MacArthur was the U.N. commander in chief who, at Incheon, commanded a counter offensive attack on North Korea on September 15, 1950; which is understood to have been a move that (temporarily) defeated the North during the Korean War.
The statue has been chosen by various groups as a symbolic point; a gathering place; to call for the removal of U.S. forces from Korea. These groups consider the presence of U.S. troops as an occupation. Some of them also put forward the idea that Korea would have been better off, united under the Stalinist North.
The events have sparked off passionate debates in the media and government.
However, last Sunday, September 11th, things got violent at the statue. The day was chosen - in very poor taste - to coincide with the memorial of the attacks on New York and Washington. Some 4000 demonstrators were faced off by 4000 riot police, who protected the statue and prevented the demonstrators from reaching it.
The violence was not planned, as some members of the representative groups pulled up nearby bamboo support posts from the park and used these to attack the riot police. Stones were also thrown, by both sides (reportedly). Unfortunately, some web references and images of the day have since been removed from South Korean news sites.
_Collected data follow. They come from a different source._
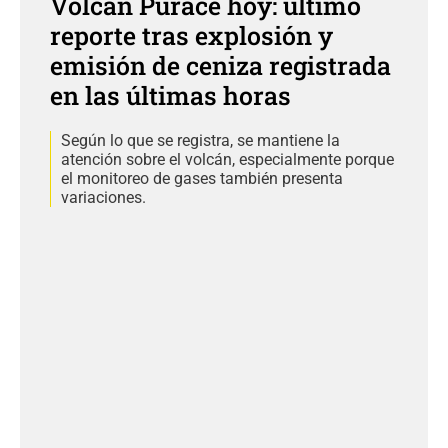
Volcán Puracé hoy: último
reporte tras explosión y
emisión de ceniza registrada
en las últimas horas
Según lo que se registra, se mantiene la
atención sobre el volcán, especialmente porque
el monitoreo de gases también presenta
variaciones.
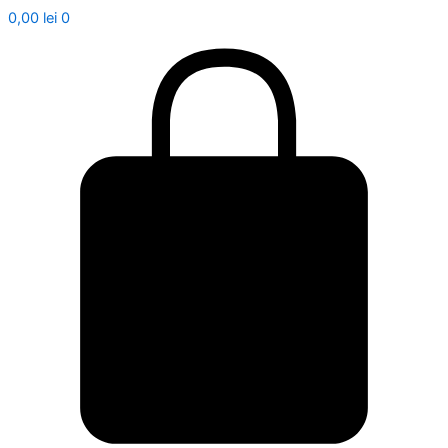
0,00
lei
0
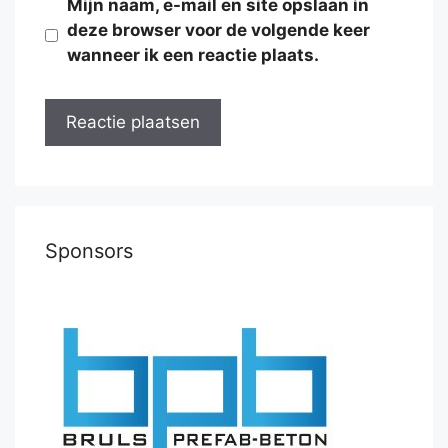
Mijn naam, e-mail en site opslaan in
deze browser voor de volgende keer
wanneer ik een reactie plaats.
Sponsors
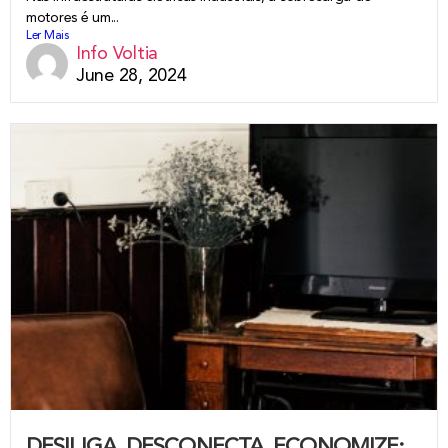
motores é um...
Ler Mais
Info Voltia
June 28, 2024
DESILIGA, DESCONECTA, ECONOMIZE:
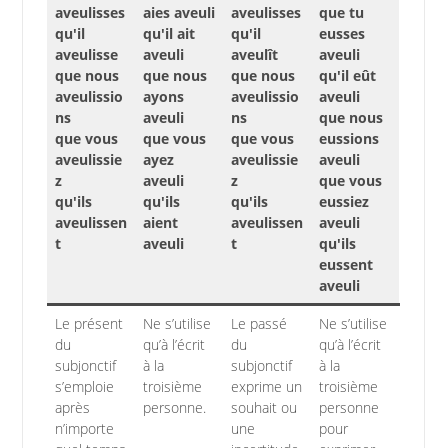
aveulisses
aies aveuli
aveulisses
que tu
qu'il
qu'il ait
qu'il
eusses
aveulisse
aveuli
aveulît
aveuli
que nous
que nous
que nous
qu'il eût
aveulissio
ayons
aveulissio
aveuli
ns
aveuli
ns
que nous
que vous
que vous
que vous
eussions
aveulissie
ayez
aveulissie
aveuli
z
aveuli
z
que vous
qu'ils
qu'ils
qu'ils
eussiez
aveulissen
aient
aveulissen
aveuli
t
aveuli
t
qu'ils
eussent
aveuli
Le présent
Ne s’utilise
Le passé
Ne s’utilise
du
qu’à l’écrit
du
qu’à l’écrit
subjonctif
à la
subjonctif
à la
s’emploie
troisième
exprime un
troisième
après
personne.
souhait ou
personne
n’importe
une
pour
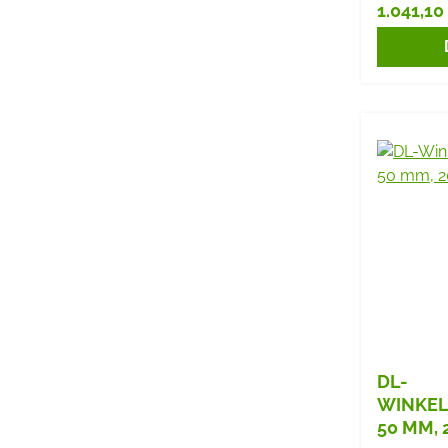
1.041,10
Reguläre
DL-
WINKEL
50 MM, 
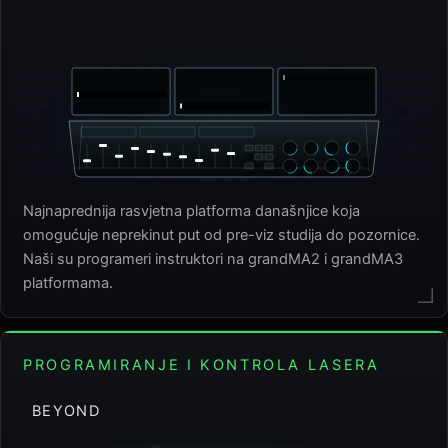
grandMA3
Najnaprednija rasvjetna platforma današnjice koja
omogućuje neprekinut put od pre-viz studija do pozornice.
Naši su programeri instruktori na grandMA2 i grandMA3
platformama.
PROGRAMIRANJE I KONTROLA LASERA
BEYOND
It is true that the South is occupied by U.S. forces, for their own strategic, global interests. Likewise, the South’s free market economy is a far cry from a democratic and fair system. However, the nature and method of these groups’ actions are backward and reactionary. They put forward retrograde notions of nationalism, as well as a callous disrespect for the ordinary people who died and were injured in the September 11 tragedy.
By attacking statues and riot police, they only increase misunderstanding; feed into the hands of the right-wing press, and ultimately distract attention from the real issues that ordinary people are faced with in South Korea, and indeed the world.
Only by forming a world-wide, international movement of ordinary working people, with their interests at centre place, can the injustices and imbalances experienced by all ordinary people be properly addressed.